# 2001 Palmarès...



## TurboTurtle (Feb 4, 2004)

I’m looking at what I believe to be a 2001 Palmarès. 6/4 Ti; was used by RLX Polo; shaped tubes... Any thoughts?

TIA
TF


----------



## Mashmaniac (Jun 21, 2004)

I have a 2001 Palmares. What would you like to know. Super stiff in the bottom bracket, climbs great, stiffer than my 2001 Vortex. What kind of price are you looking at?


----------



## TurboTurtle (Feb 4, 2004)

Mashmaniac said:


> I have a 2001 Palmares. What would you like to know. Super stiff in the bottom bracket, climbs great, stiffer than my 2001 Vortex.
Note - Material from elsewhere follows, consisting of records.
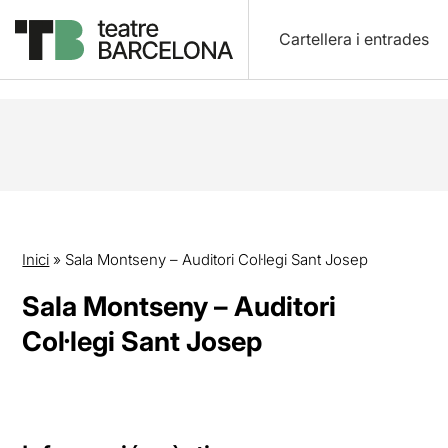
Cartellera i entrades
Inici
»
Sala Montseny – Auditori Col·legi Sant Josep
Sala Montseny – Auditori
Col·legi Sant Josep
What kind of price are you looking at?


Thanks for replying, but too late. Another member of this forum now owns (stole) it. - TF

http://forums.roadbikereview.com/showthread.php?t=88099&highlight=palmares


----------



## Mashmaniac (Jun 21, 2004)

Was this an ebay sell. I was curious what it went for just to get an idea of the current market price for a Palmares frame. What size was it?

I'd buy another if I had the chance.


----------



## IGotNuthin' (Feb 20, 2004)

*Yep*

Yep, snagged it when the ebay seller relisted and I believe just plain forgot to reset the reserve price! $500 and change. The loose rivnut for the water bottle bolt was a $10 fix. 

I LOVE this bike.

I still owe Turbo Turtle a beer for help with the i.d.


----------